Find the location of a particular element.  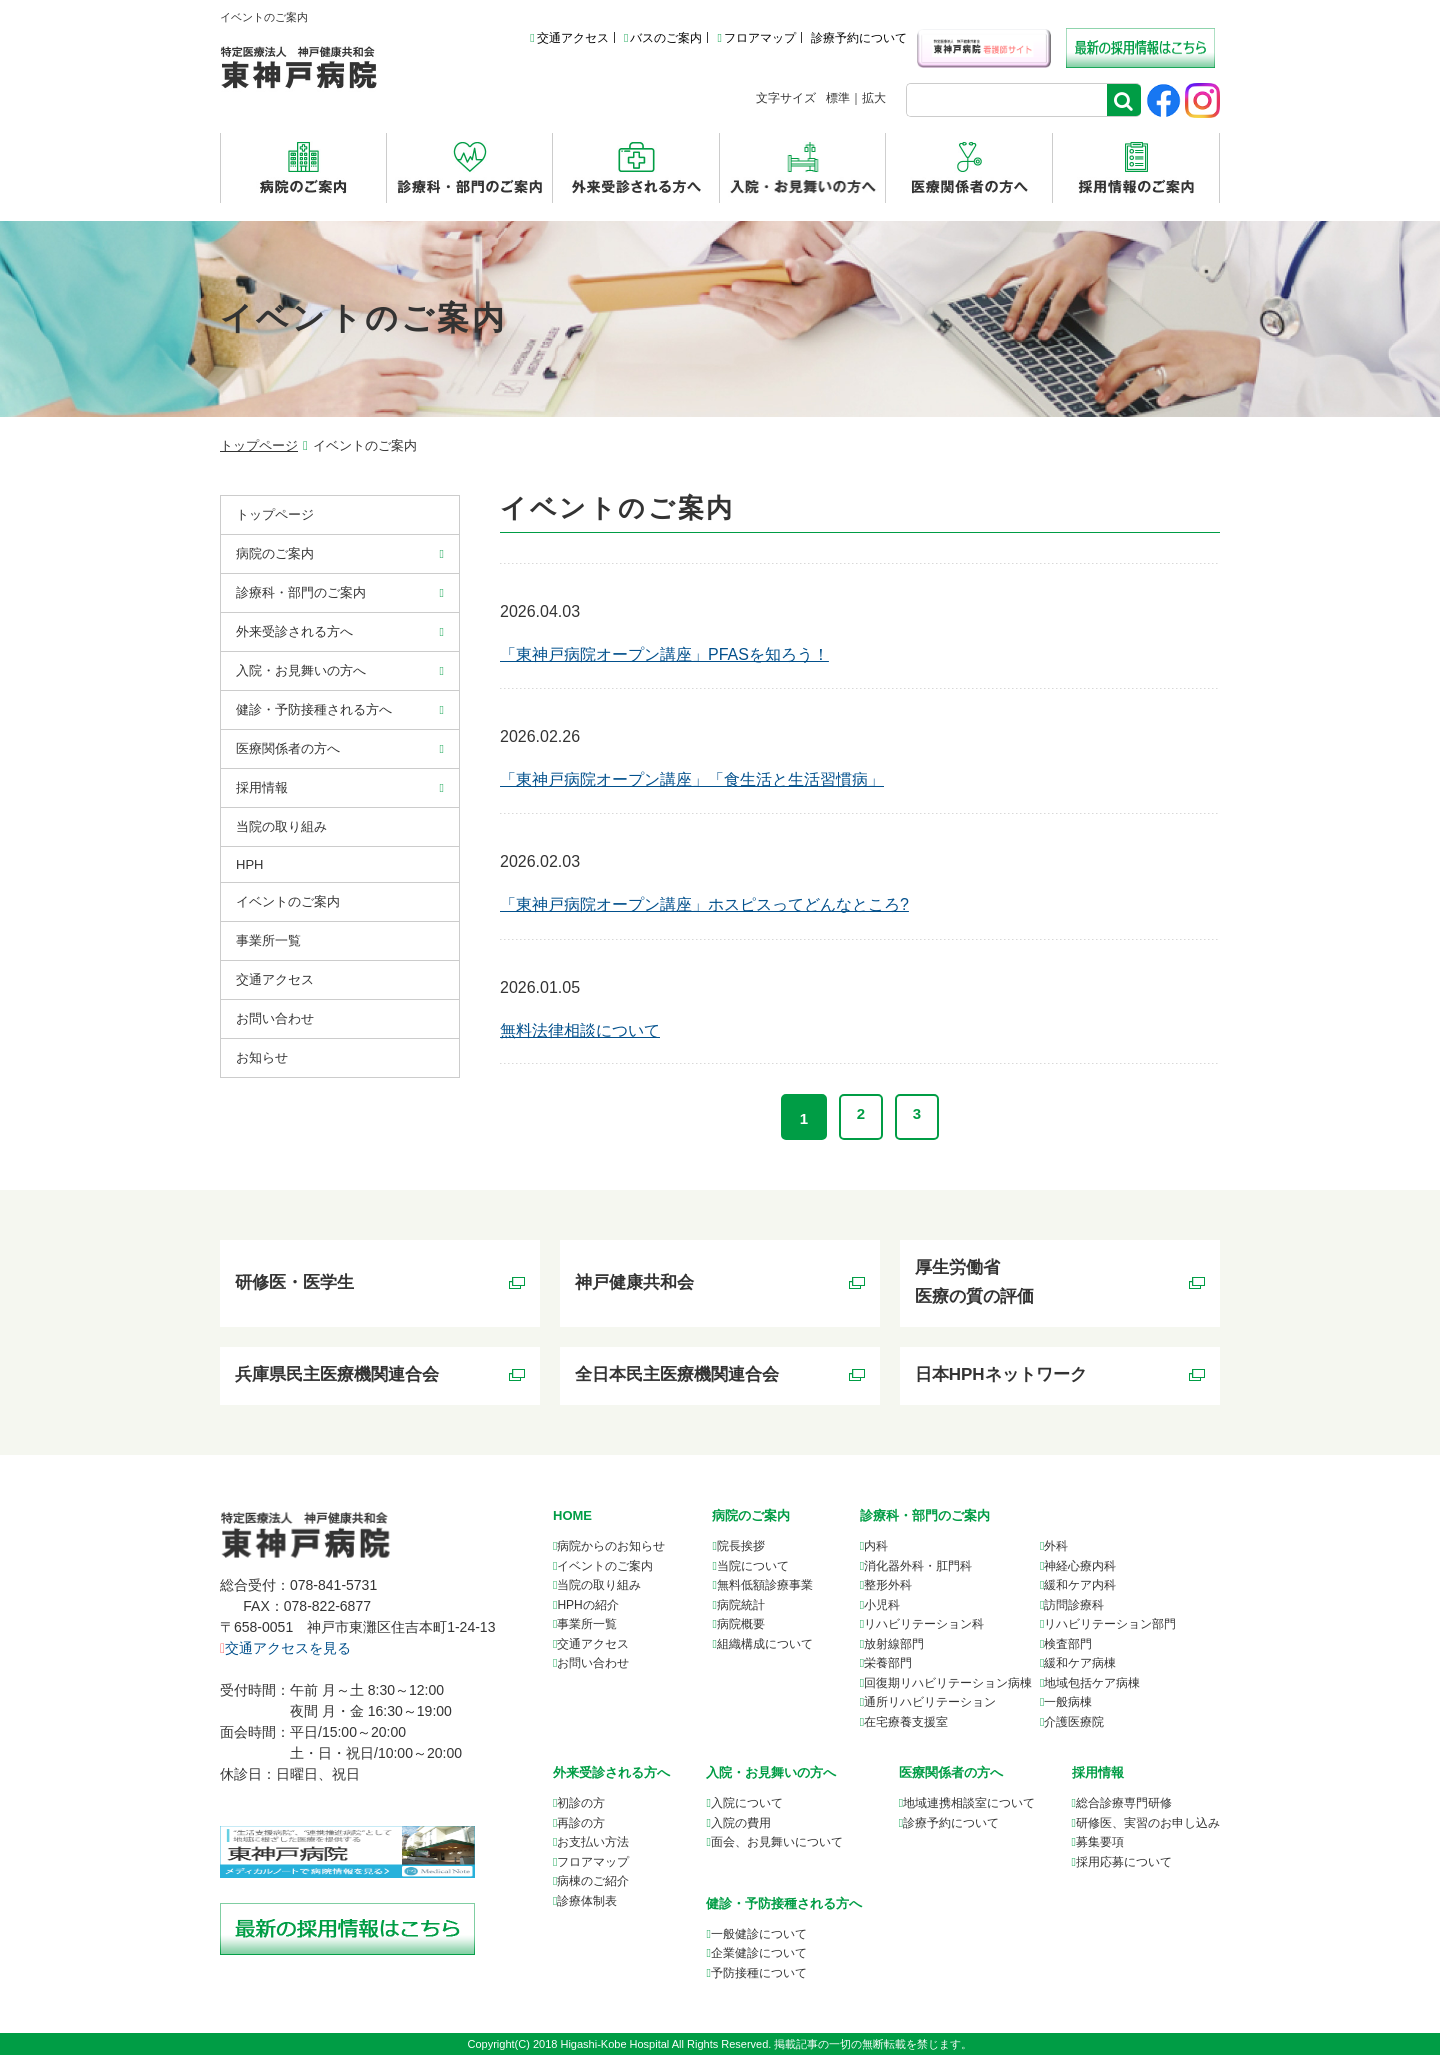

回復期リハビリテーション病棟 is located at coordinates (948, 1684).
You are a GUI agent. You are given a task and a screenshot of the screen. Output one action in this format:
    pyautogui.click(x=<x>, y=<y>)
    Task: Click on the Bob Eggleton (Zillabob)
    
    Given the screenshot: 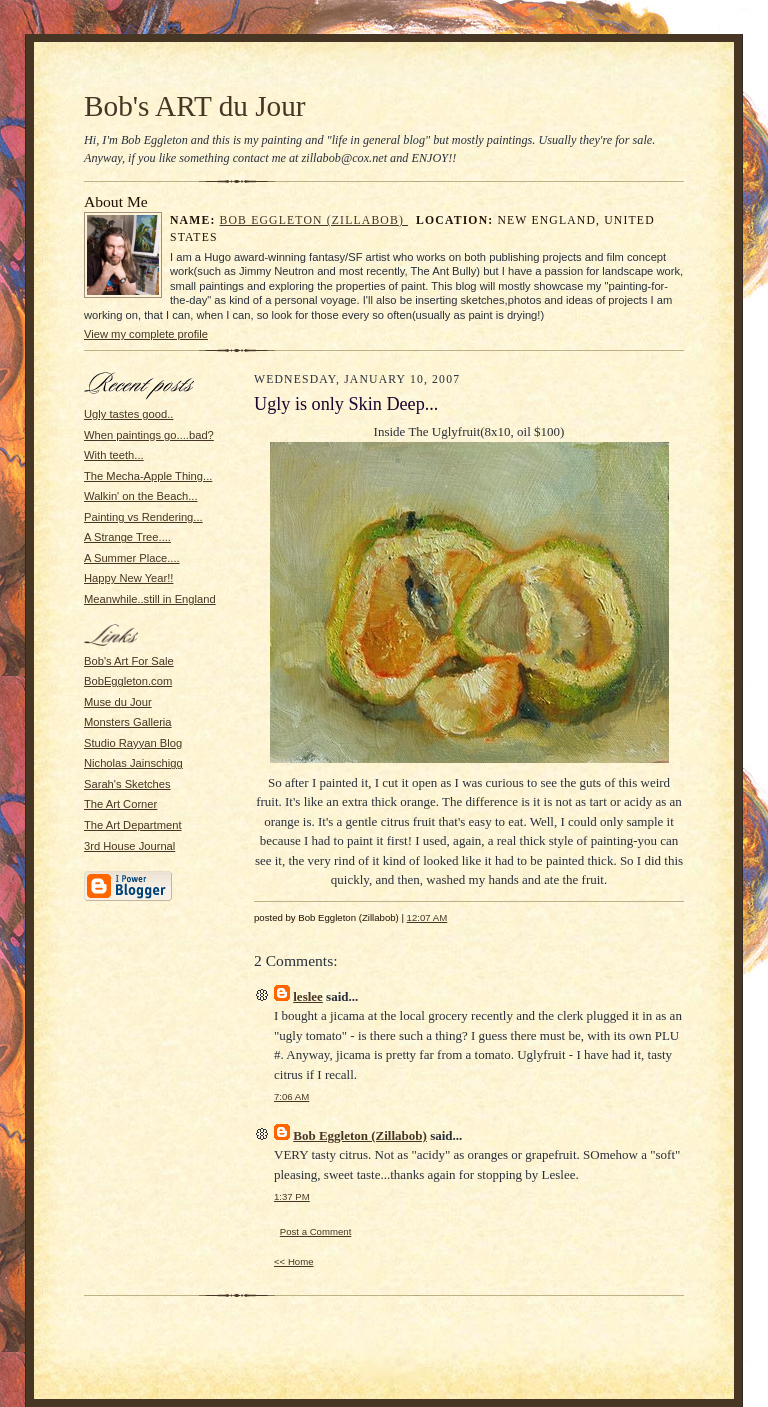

WHAT IS NEEDED:
Begin with the line containing "You are a GUI" and end with the last line of the entries above. Copy those lines exactly, both ends included, and drop every picture.

RESULT BELOW:
You are a GUI agent. You are given a task and a screenshot of the screen. Output one action in this format:
    pyautogui.click(x=<x>, y=<y>)
    Task: Click on the Bob Eggleton (Zillabob)
    
    Given the screenshot: 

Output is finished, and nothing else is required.